While other young lovers were spending their honeymoons cavorting on the beach and feasting in romantic restaurants, a Boston-area couple chose to celebrate their union by lugging bags of cement, painting walls, and caring for mentally and physically handicapped children at a daycare center in Quito, Ecuador.

It was part of a Global Volunteers short-term service program, which places volunteers in 20 countries worldwide. A private nonprofit, non-sectarian development organization, Global Volunteers was founded in 1984 with the goal of helping to establish a foundation for peace through mutual international understanding.

Programs center around a one-, two-, or three-week volunteer work experience in Asia, Africa, Latin America, the Caribbean, Europe, or the United States. "Mark and I wanted to begin our life together in the spirit of giving and sharing," said Sandra, a teacher and novelist, when asked why she chose such an unconventional honeymoon.
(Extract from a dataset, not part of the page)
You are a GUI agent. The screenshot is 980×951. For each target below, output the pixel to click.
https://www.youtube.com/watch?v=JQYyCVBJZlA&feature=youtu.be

The couple joined a team of 14 volunteers who spent two weeks at Foundation Campamento Cristiano Esperanza, known in English as Camp Hope. They spent time tending to the daycare children, painting the old daycare center, building a wheelchair ramp for a new group home, and helping the daycare staff to learn English.

Mark, a psychologist, used his professional skills to consult with Ecuadorian social workers on the issue of children's physical and sexual abuse, how to recognize it, and how to intervene in situations where it occurs.It wasn't moonlight and roses, but it was a once-in-a-lifetime experience.

Working shoulder to shoulder with Ecuadorians, newlyweds gain a unique, non-tourist perspective on the South American country's people and culture.

"I formed a very sweet bond with many of the young teachers at the daycare center. I also fell in love with the children," said Sandra. "When it was time to say goodbye at the daycare, I couldn't stop crying. At that moment, I realized just how deeply touched I was by these children."

Mark was also moved by the experience, writing in the team journal: "In the bright eyes and unconditional smiles of the children at the daycare, we see why we have traveled thousands of miles, sanded down walls, shoveled mounds of dirt, inhaled paint fumes, pounded stones into pebbles, and awakened at dawn to do it all again.

"It is for these shrines of the human spirit, which we have known all along is what brings us [volunteers] from all corners of the United States. We are buoyed by these running, chattering, hugging reminders. The team at the new daycare site reported that the dirt was not too heavy despite much weekend rain. It will be even lighter if they can see all the great kids their work will benefit."

Mark and Sandra aren't the first couple to begin married life in service. In fact, the idea for Global Volunteers was "conceived" during a honeymoon. Co-founders Burnham Philbrook, a former Minnesota senator, and Michele Gran spent their honeymoon volunteering in Guatemala.

When they returned, Philbrook and Gran's trip was written up in a local Minneapolis newspaper. So many people asked them how they, too, could serve abroad for short-term stints that Philbrook and Gran decided to start Global Volunteers.

The first team to Jamaica arrived in 1984, and teams still serve in the same community today. Besides providing ongoing health care such as dental exams and blood-pressure screening, volunteers there have helped construct a holding tank for the community's water supply; built classroom furniture, playground equipment, and footbridges to cross local rivers; improved community buildings; and helped with the coffee harvest.

During most service programs, volunteers have weekends and evenings free and serve during the day on projects that range from building classrooms in Ghana to teaching business courses in Ukraine to teaching English in China. No experience is necessary.

Volunteers pay a U.S. tax-deductible fee that covers food, lodging, transportation at the site, the services of an experienced team leader, and project materials. Transportation to and from sites is not included in the service program fee, but airfare is tax-deductible. All free-time expenses and plans are the volunteer's responsibility.

Nancy Groves is Communications Coordinator for Global Volunteers.